*** Dataset records ***

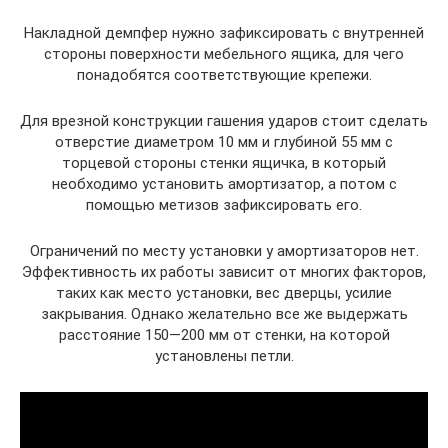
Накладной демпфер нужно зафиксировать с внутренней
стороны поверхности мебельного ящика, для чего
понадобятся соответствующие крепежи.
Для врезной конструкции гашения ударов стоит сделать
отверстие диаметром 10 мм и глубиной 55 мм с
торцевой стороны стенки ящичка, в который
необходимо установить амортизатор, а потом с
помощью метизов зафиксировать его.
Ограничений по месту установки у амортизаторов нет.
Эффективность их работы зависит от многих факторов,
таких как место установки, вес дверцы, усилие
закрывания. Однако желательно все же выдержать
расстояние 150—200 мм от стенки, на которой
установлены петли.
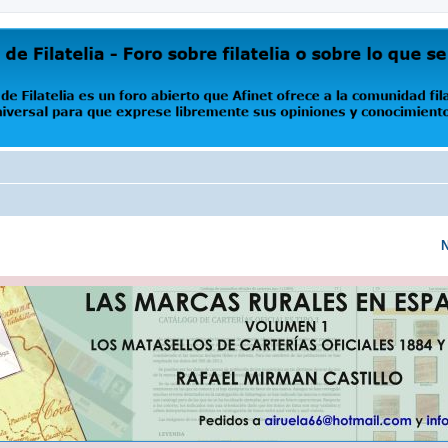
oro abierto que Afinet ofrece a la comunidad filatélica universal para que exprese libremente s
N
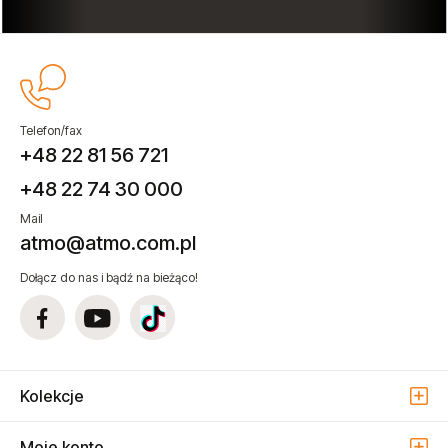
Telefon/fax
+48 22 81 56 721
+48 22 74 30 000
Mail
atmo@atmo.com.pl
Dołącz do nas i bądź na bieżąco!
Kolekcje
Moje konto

***
*** Dataset records ***

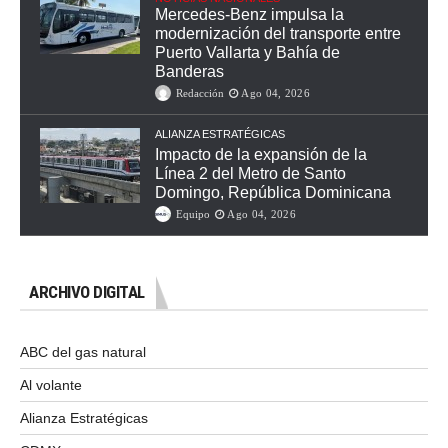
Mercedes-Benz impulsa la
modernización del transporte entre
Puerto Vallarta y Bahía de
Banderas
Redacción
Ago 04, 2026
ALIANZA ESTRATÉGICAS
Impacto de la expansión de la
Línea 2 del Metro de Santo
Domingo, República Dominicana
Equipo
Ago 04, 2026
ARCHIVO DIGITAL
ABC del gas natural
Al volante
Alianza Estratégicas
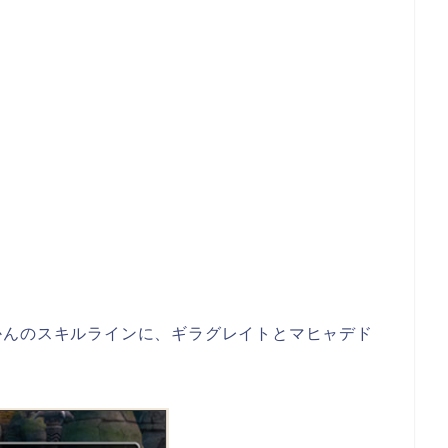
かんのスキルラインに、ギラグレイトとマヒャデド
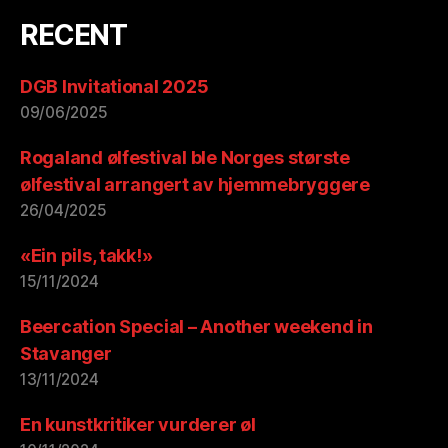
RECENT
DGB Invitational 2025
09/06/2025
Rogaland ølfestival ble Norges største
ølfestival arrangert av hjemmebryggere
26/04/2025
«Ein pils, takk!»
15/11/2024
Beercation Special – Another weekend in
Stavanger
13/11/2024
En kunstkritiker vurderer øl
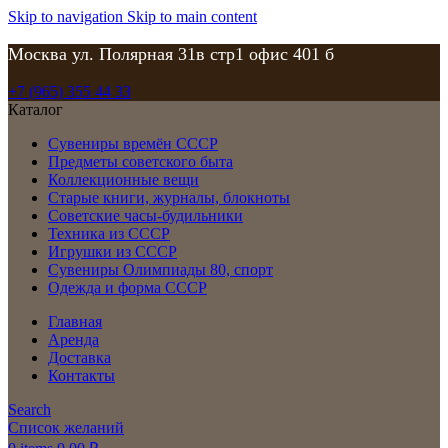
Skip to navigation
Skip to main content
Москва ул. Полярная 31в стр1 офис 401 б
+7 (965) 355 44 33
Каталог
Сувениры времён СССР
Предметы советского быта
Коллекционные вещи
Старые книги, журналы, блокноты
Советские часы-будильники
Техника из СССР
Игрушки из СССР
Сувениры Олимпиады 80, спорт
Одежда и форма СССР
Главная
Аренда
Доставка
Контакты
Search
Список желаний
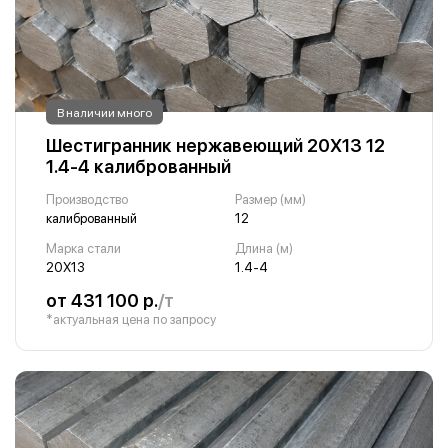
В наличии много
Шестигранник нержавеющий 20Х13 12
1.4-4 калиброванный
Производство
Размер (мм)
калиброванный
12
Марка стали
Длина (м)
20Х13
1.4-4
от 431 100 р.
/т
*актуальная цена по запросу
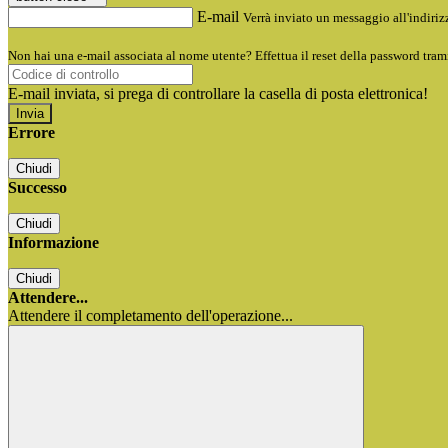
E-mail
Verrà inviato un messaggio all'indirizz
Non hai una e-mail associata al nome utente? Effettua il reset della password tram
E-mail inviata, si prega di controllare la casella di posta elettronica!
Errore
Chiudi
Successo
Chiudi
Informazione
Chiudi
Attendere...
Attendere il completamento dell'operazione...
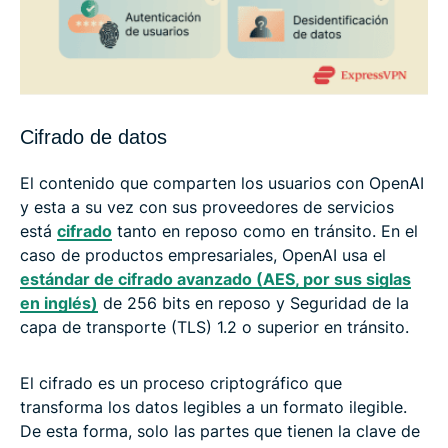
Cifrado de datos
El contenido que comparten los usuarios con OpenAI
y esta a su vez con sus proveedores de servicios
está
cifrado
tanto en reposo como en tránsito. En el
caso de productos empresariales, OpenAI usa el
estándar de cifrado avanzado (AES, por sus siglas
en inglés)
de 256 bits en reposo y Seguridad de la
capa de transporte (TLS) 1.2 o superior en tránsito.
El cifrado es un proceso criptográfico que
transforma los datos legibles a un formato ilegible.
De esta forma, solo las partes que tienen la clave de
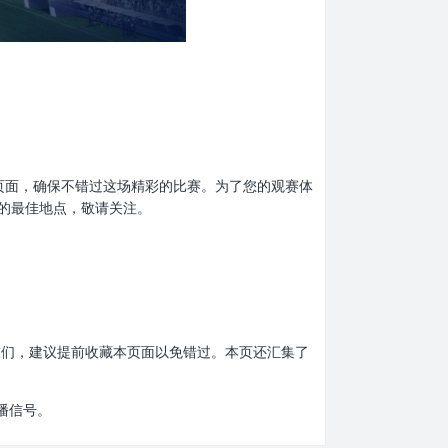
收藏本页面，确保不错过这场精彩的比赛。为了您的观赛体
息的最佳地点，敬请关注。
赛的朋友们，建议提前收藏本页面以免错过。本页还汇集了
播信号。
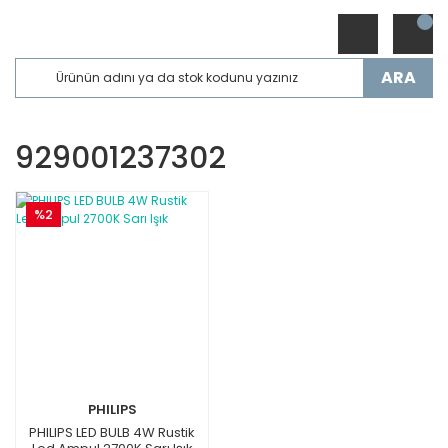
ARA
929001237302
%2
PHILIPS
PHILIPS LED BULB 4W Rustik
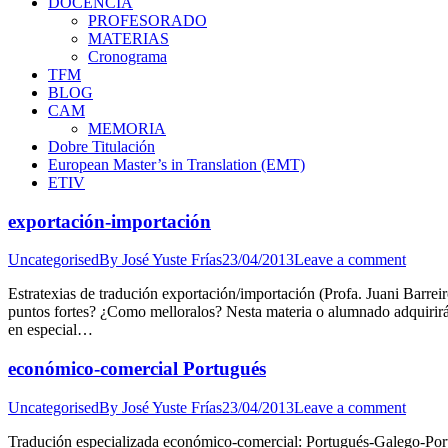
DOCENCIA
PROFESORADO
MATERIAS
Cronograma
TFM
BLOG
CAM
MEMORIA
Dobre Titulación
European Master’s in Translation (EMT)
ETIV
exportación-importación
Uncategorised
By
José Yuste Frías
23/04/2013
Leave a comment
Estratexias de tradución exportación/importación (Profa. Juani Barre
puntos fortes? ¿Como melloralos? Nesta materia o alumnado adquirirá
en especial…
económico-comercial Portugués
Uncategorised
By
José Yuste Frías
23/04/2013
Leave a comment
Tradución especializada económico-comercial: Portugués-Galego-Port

***

Assignment:
Scan the entries above and report the number of lines that contain the word "económico", with no added text.

Problem solution:
2